Like other squirrels of its genus (the "beautiful squirrels", Callosciurus), Finlayson's squirrel is normally a canopy-dweller, feeding mainly on fruit. Field evidence suggests that it has the usual form of dichromatic mammalian color vision, which may enable it to discriminate ripe from unripe fruits.

==As an invasive species==
The subspecies C. f. bocourti (syn. C. f. floweri) has been introduced to Singapore and two regions in Italy, probably a result of the species' popularity in the pet trade. It is possible that some of the Callosciurus squirrels introduced into Japan are also Finlayson's squirrels.

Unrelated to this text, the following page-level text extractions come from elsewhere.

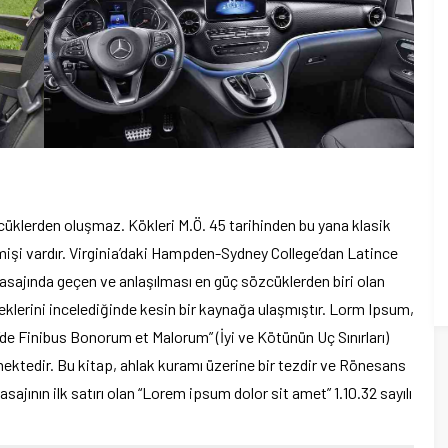
üklerden oluşmaz. Kökleri M.Ö. 45 tarihinden bu yana klasik
çmişi vardır. Virginia’daki Hampden-Sydney College’dan Latince
sajında geçen ve anlaşılması en güç sözcüklerden biri olan
klerini incelediğinde kesin bir kaynağa ulaşmıştır. Lorm Ipsum,
“de Finibus Bonorum et Malorum” (İyi ve Kötünün Uç Sınırları)
lmektedir. Bu kitap, ahlak kuramı üzerine bir tezdir ve Rönesans
ının ilk satırı olan “Lorem ipsum dolor sit amet” 1.10.32 sayılı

Finlayson's squirrel has also been introduced in the Philippines, particularly in the Greater Manila Area where it is considered an invasive species. As of April 2026, sightings of the species have been recorded in Metro Manila, Cavite, Batangas, Rizal and Nueva Ecija according to the Department of Environment and Natural Resources–Biodiversity Management Bureau (DENR-BMB); within Metro Manila, the Finlayson's squirrel has been spotted in some forested areas of Makati, Muntinlupa and Quezon City.

In the European Union, due to the significant negative impacts of its introduction to the ecosystem, it is included in the list of invasive alien species of Union concern and hence cannot be imported, bred, transported, commercialized, or intentionally released into the environment in any of its member states.